Jim Sarni, managing principal at Payden & Rygel—an investment firm in Los Angeles that manages again than $50 billion in property—calls the flight to quality into high-priced Treasury bonds a persistent disengage between market fundamentals and market valuations on one hand, and people’s desperation to avoid risk upon the body the other. He notes how quick the Treasury has been to abandon certain strategies designed to spark lending and restore confidence in favor of new programs, without completely explaining to the public—or possibly even opinion through—to that which extent the proposed measures would actually work.

"As investors, we’re all root bombarded by information that scratches the surface [in terms of trying] to solve the liquidity problems in the market," Sarni says. "Nothing is gaining traction as none of the distinct parts are known, and that’sitting manifesting itself in the community being easily frightened, which is driving them to the safest thing out there until there’s more certainty about what’s going on."

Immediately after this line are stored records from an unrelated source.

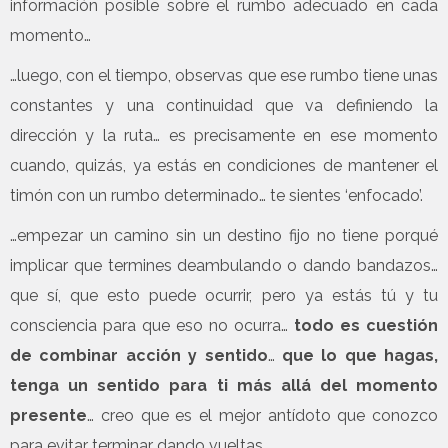
información posible sobre el rumbo adecuado en cada
momento…
…luego, con el tiempo, observas que ese rumbo tiene unas
constantes y una continuidad que va definiendo la
dirección y la ruta… es precisamente en ese momento
cuando, quizás, ya estás en condiciones de mantener el
timón con un rumbo determinado… te sientes ‘enfocado’.
…empezar un camino sin un destino fijo no tiene porqué
implicar que termines deambulando o dando bandazos…
que sí, que esto puede ocurrir, pero ya estás tú y tu
consciencia para que eso no ocurra…
todo es cuestión
de combinar acción y sentido
…
que lo que hagas,
tenga un sentido para ti más allá del momento
presente
… creo que es el mejor antídoto que conozco
para evitar terminar dando vueltas…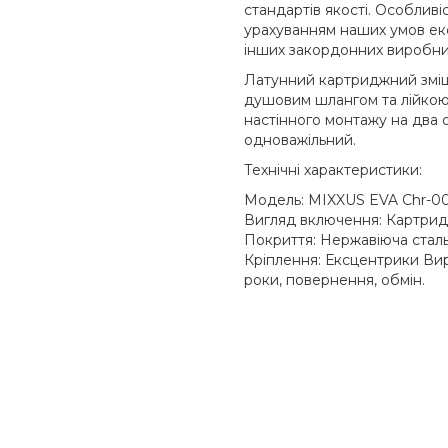
стандартів якості. Особливі
урахуванням наших умов експ
інших закордонних виробни
Латунний картриджний змішу
душовим шлангом та лійкою
настінного монтажу на два 
одноважільний.
Технічні характеристики:
Модель: MIXXUS EVA Chr-00
Вигляд включення: Картрид
Покриття: Нержавіюча стал
Кріплення: Ексцентрики Вир
роки, повернення, обмін.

The latest announcement in continuance Nov. 25 was that the Federal Reserve plans to purchase up to $500 billion worth of mortgages bonds guaranteed by Fannie Mae, Freddie Mac, and Ginnie Mae, as well while an additional $100 billion of securities from mortgage finance companies similar as the Federal Home Loan Bank. That caused engage rates on 30-year mortgages to send down three-quarters of a percentage point within one day, to around 5.5%.